In my latest post, The new rules in the client device market, i wrote about the new rules and the impressive expansion of the Android share in the client device market. I also mentioned that nowadays users demand freedom of choice in devices, making open standards required in order to offer compatible services to current and future devices while users expect the same from public cloud services like Facebook and Linkedin. The subject of this post is the relationship between client devices and cloud services.
To explain this relationship i will tell you a little story about what recently happened to me when i got an HTC Android phone from a friend of mine as a present to thank me for designing his multimedia infrastructure of which i will tell you more about in one of my next posts. So the first thing i started with is to connect my new phone to all kinds of public cloud services like Hotmail, Facebook and Twitter with the native (HTC) apps. The next thing i did is connect my device to other well-known cloud services like WordPress(!), Skype, Youtube and WhatsApp for which i had to download additional apps in the Google Market and then the inevitable happened.
I had to create a GMail account….
You should know that I have used a Hotmail account for about twelve years (changed it to live.com a few years ago) and i try to keep the number of email addresses as low as possible but in this case i made a quick exception because i wanted to enhance the functionality of my device by installing applications. Of course it’s Google’s perfect right to demand you to log on to their cloud services using a single GMail account. Managing an identity store holding 193.3 million identities (as of November 2010, src: Wikipedia) is no sinecure and it is also pretty convenient from an end-user perspective to remember one set of credentials for all Google’s cloud services for now and in the future. So i obediently created a GMail account to enter Google’s Market Place and started downloading apps for all the formerly mentioned services. My GMail account integrated seamlessly with my PDA and then all kinds of strange things happened to me…..
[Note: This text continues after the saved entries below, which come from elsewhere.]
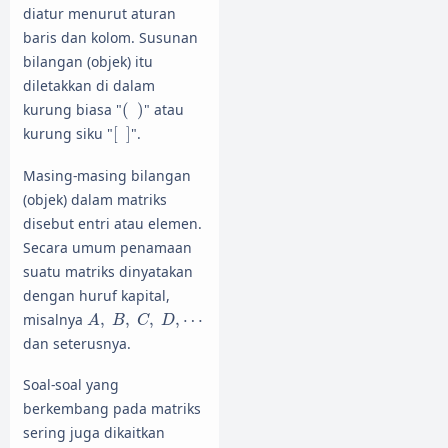
diatur menurut aturan
baris dan kolom. Susunan
bilangan (objek) itu
diletakkan di dalam
(
)
kurung biasa "
(
)
" atau
[
]
kurung siku "
[
]
".
Masing-masing bilangan
(objek) dalam matriks
disebut entri atau elemen.
Secara umum penamaan
suatu matriks dinyatakan
dengan huruf kapital,
A
,
B
,
C
,
D
,
⋯
misalnya
,
,
,
,
⋯
A
B
C
D
dan seterusnya.
Soal-soal yang
berkembang pada matriks
sering juga dikaitkan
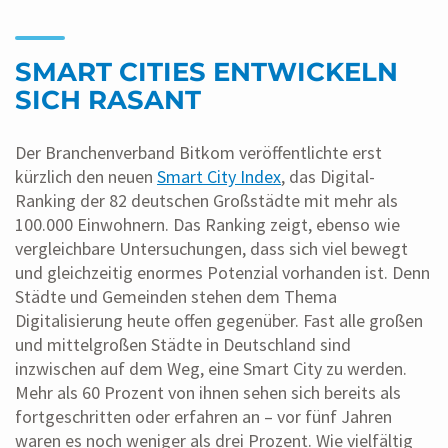
SMART CITIES ENTWICKELN
SICH RASANT
Der Branchenverband Bitkom veröffentlichte erst
kürzlich den neuen
Smart City Index
, das Digital-
Ranking der 82 deutschen Großstädte mit mehr als
100.000 Einwohnern. Das Ranking zeigt, ebenso wie
vergleichbare Untersuchungen, dass sich viel bewegt
und gleichzeitig enormes Potenzial vorhanden ist. Denn
Städte und Gemeinden stehen dem Thema
Digitalisierung heute offen gegenüber. Fast alle großen
und mittelgroßen Städte in Deutschland sind
inzwischen auf dem Weg, eine Smart City zu werden.
Mehr als 60 Prozent von ihnen sehen sich bereits als
fortgeschritten oder erfahren an – vor fünf Jahren
waren es noch weniger als drei Prozent. Wie vielfältig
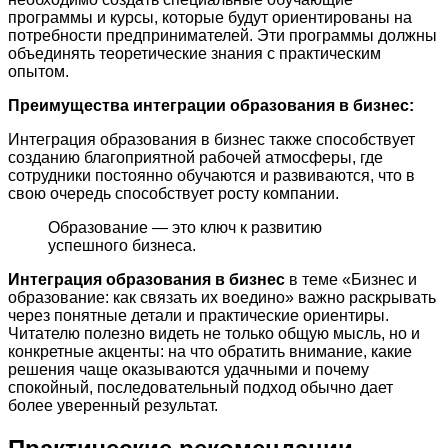
программы и курсы, которые будут ориентированы на
потребности предпринимателей. Эти программы должны
объединять теоретические знания с практическим
опытом.
Преимущества интеграции образования в бизнес:
Интеграция образования в бизнес также способствует
созданию благоприятной рабочей атмосферы, где
сотрудники постоянно обучаются и развиваются, что в
свою очередь способствует росту компании.
Образование — это ключ к развитию
успешного бизнеса.
Интеграция образования в бизнес
в теме «Бизнес и
образование: как связать их воедино» важно раскрывать
через понятные детали и практические ориентиры.
Читателю полезно видеть не только общую мысль, но и
конкретные акценты: на что обратить внимание, какие
решения чаще оказываются удачными и почему
спокойный, последовательный подход обычно дает
более уверенный результат.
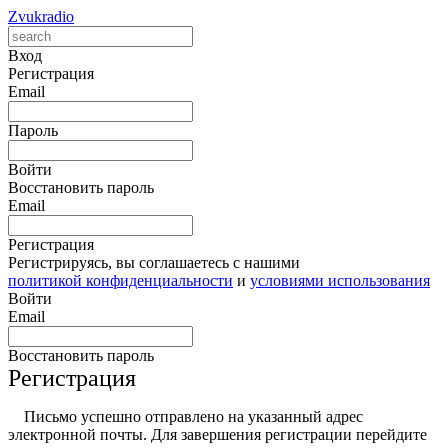
Zvukradio
Вход
Регистрация
Email
Пароль
Войти
Восстановить пароль
Email
Регистрация
Регистрируясь, вы соглашаетесь с нашими
политикой конфиденциальности
и
условиями использования
Войти
Email
Восстановить пароль
Регистрация
Письмо успешно отправлено на указанный адрес
электронной почты. Для завершения регистрации перейдите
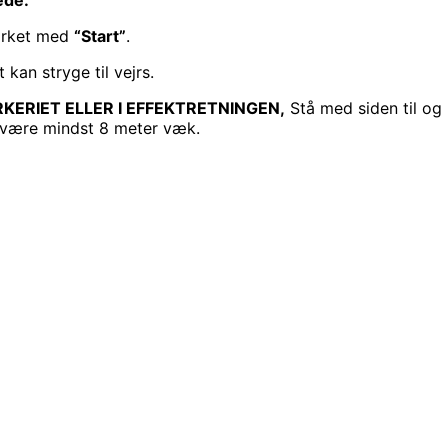
mærket med
“Start”
.
 kan stryge til vejrs.
KERIET ELLER I EFFEKTRETNINGEN,
Stå med siden til og
l være mindst 8 meter væk.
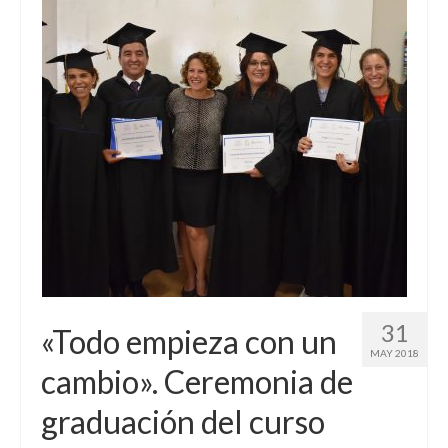
31
«Todo empieza con un
MAY 2018
cambio». Ceremonia de
graduación del curso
The native mail client is not required to receive GMail. Your phone just tells you that you received a new message from GMail which came as a surprise because i never told my phone to configure the GMail client. By entering the Google Market Place with my newly acquired credentials, I apparently configured my phone to use this Google account for other Google apps as well. After i started the YouTube app, my YouTube account was instantly changed to my new GMail credentials (you cannot configure a YouTube account separately). Automatically receiving GMail was not even so bad after all because the first message i received was a message from Google to ask me if i knew that i was sharing my location by Google Latitude. I remembered that i started the app a few days before and i pushed a few buttons but I didn’t know that the application was still running in the background (and restarted after reboots) and was sharing my location with Google, so this was obviously quite new to me. I remembered that the application asked me if i wanted to share my location and i initially said yes. So now i have just switched it off and that was that (Latitude cannot be uninstalled).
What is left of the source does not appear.